Dental crowns resemble caps to cover your tooth for therapeutic or aesthetic purposes. Your dentist must prepare your tooth by removing the tooth structure around it to make space for the crown to fit onto your existing tooth. Impressions of the tooth are taken for the laboratory to custom-create dental crowns in Caledon, ON, explicitly designed to match your remaining teeth. After about three weeks, you must revisit the dentist to get your permanent crown bonded to your prepared tooth.

The procedure described in getting dental crowns shouldn’t concern you because your dentist ensures you don’t experience discomfort during the process by giving you local anesthesia in your tooth. However, you must endure temporary crowns over your tooth until the dental lab returns the teeth crowns you need.

Dental crowns are excellent restorations for damaged and decayed teeth because they help restore the tooth’s strength, aesthetics, functionality, and appearance. Unfortunately, they also have pros and cons, which you must try to understand before getting them to restore your tooth. Now let us look at the pros and cons to help you decide carefully.

Dental Crown Pros

A prominent benefit of dental crowns is their many purposes to protect your tooth. Check out some pros of dental crowns and how they benefit you.
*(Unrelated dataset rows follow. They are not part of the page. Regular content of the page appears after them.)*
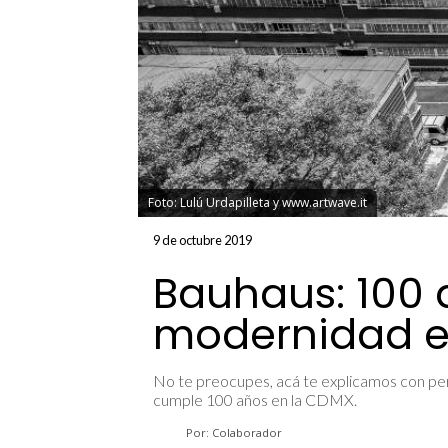
Foto: Lulú Urdapilleta y www.artwave.it
9 de octubre 2019
Bauhaus: 100 
modernidad 
No te preocupes, acá te explicamos con pe
cumple 100 años en la CDMX.
Por: Colaborador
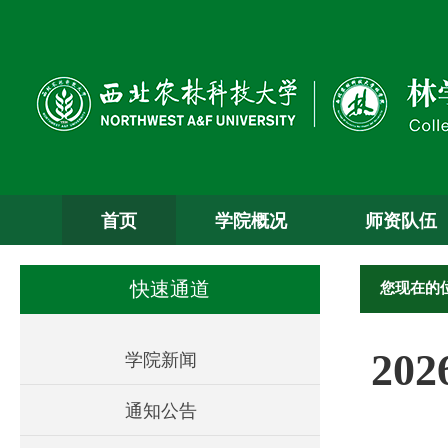
首页
学院概况
师资队伍
您现在的
快速通道
20
学院新闻
通知公告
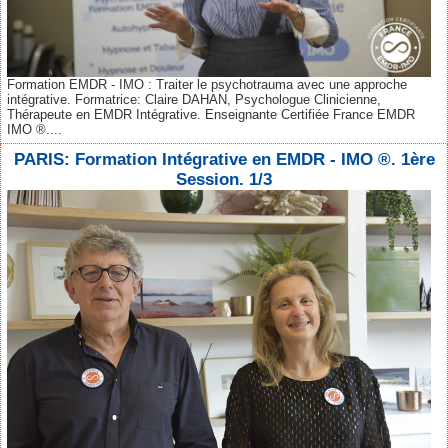
Formation EMDR - IMO : Traiter le psychotrauma avec une approche
intégrative. Formatrice: Claire DAHAN, Psychologue Clinicienne,
Thérapeute en EMDR Intégrative. Enseignante Certifiée France EMDR
IMO ®....
PARIS: Formation Intégrative en EMDR - IMO ®. 1ère
Session. 1/3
  • Aesthetics: dental crowns resemble your natural teeth. If you decide to get porcelain crowns to cover a damaged front tooth shape and colour of the crown are matched to your surrounding teeth to make the restoration indistinguishable in your mouth. It confirms your friends and family members will never realize you have a crowned tooth.
  • Replace Large Fillings: If you have large fillings in your tooth, wearing out dental crowns can replace the filling restoring the strength of the tooth. Dental fillings do not last for life, and the filler in your tooth might be acting as a wedge in it. A dental crown can help fix your tooth by encasing it entirely.
  • Holding a Cracked Tooth Together: if your teeth have developed cracks on the surface of the tooth or deeper, the treatment for your cracked tooth is a dental crown from the Caledon provider to keep the tooth together and prevent it from breaking.
  • Protect Teeth after Root Canal Treatments: Although root canal treatments help eliminate infections inside your tooth, the therapy renders your tooth fragile, leaving it prone to fractures and breakage over time. Dental crowns help protect the tooth from damage after undergoing severe treatment to preserve your tooth.
  • Cover a Discolored Tooth: Occasionally, you might develop severe discoloration in a specific tooth due to injuries or infections. In addition, the pigments might be unresponsive to whitening treatments leaving you with a blemish on your smile. Such occurrences are comfortably hidden by porcelain crowns covering your natural tooth.
  • Tooth Replacement Solutions: Dental crowns also function as replacement solutions for missing teeth by working with dental bridges and implants that act as substitutes for your natural teeth.

Dental Crown Cons

As can be seen, dental crowns are beneficial in many situations. However, you find it helpful also to have information about the cons of getting dental crowns before you commit to the procedure. The cons help you make an informed decision without expressing surprises later.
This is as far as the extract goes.